Your goal
The output should be all lines of the entries below in which the word "WEINANBAU" occurs.

Given entries

------------------------------------------------

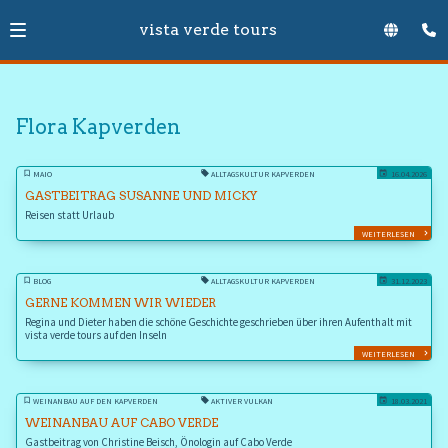
vista verde tours
Flora Kapverden
MAIO
ALLTAGSKULTUR KAPVERDEN
16.04.2026
GASTBEITRAG SUSANNE UND MICKY
Reisen statt Urlaub
WEITERLESEN
BLOG
ALLTAGSKULTUR KAPVERDEN
31.12.2023
GERNE KOMMEN WIR WIEDER
Regina und Dieter haben die schöne Geschichte geschrieben über ihren Aufenthalt mit
vista verde tours auf den Inseln
WEITERLESEN
WEINANBAU AUF DEN KAPVERDEN
AKTIVER VULKAN
18.03.2021
WEINANBAU AUF CABO VERDE
Gastbeitrag von Christine Beisch, Önologin auf Cabo Verde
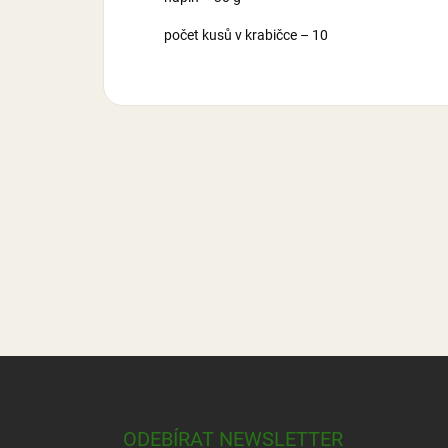
počet kusů v krabičce – 10
Z
á
p
a
ODEBÍRAT NEWSLETTER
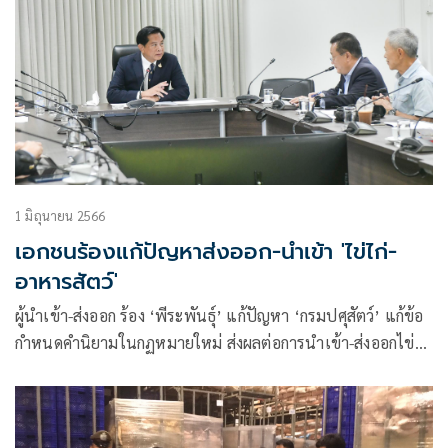
1 มิถุนายน 2566
เอกชนร้องแก้ปัญหาส่งออก-นำเข้า 'ไข่ไก่-
อาหารสัตว์'
ผู้นำเข้า-ส่งออก ร้อง ‘พีระพันธุ์’ แก้ปัญหา ‘กรมปศุสัตว์’ แก้ข้อ
กำหนดคำนิยามในกฏหมายใหม่ ส่งผลต่อการนำเข้า-ส่งออกไข่ไก่
และอาหารสัตว์ในกิจการประมงเดือดร้อนหนัก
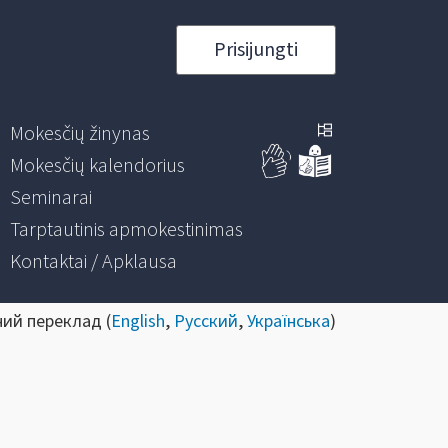
Prisijungti
Mokesčių žinynas
Mokesčių kalendorius
Seminarai
Tarptautinis apmokestinimas
Kontaktai / Apklausa
ний переклад (
English
,
Русский
,
Українська
)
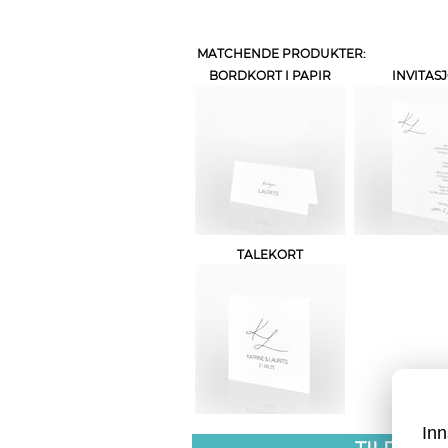
MATCHENDE PRODUKTER:
BORDKORT I PAPIR
INVITAS
TALEKORT
Inn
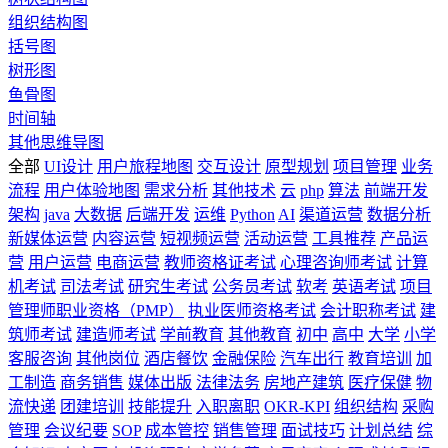
组织结构图
括号图
树形图
鱼骨图
时间轴
其他思维导图
全部
UI设计
用户旅程地图
交互设计
原型规划
项目管理
业务
流程
用户体验地图
需求分析
其他技术
云
php
算法
前端开发
架构
java
大数据
后端开发
运维
Python
AI
渠道运营
数据分析
新媒体运营
内容运营
短视频运营
活动运营
工具推荐
产品运
营
用户运营
电商运营
教师资格证考试
心理咨询师考试
计算
机考试
司法考试
研究生考试
公务员考试
软考
英语考试
项目
管理师职业资格（PMP）
执业医师资格考试
会计职称考试
建
筑师考试
建造师考试
学前教育
其他教育
初中
高中
大学
小学
客服咨询
其他岗位
酒店餐饮
金融保险
汽车出行
教育培训
加
工制造
商务销售
媒体出版
法律法务
房地产建筑
医疗保健
物
流快递
团建培训
技能提升
入职离职
OKR-KPI
组织结构
采购
管理
会议纪要
SOP
成本管控
销售管理
面试技巧
计划总结
综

------------------------------------------------

Solution to the problem
WEINANBAU AUF DEN KAPVERDEN
WEINANBAU AUF CABO VERDE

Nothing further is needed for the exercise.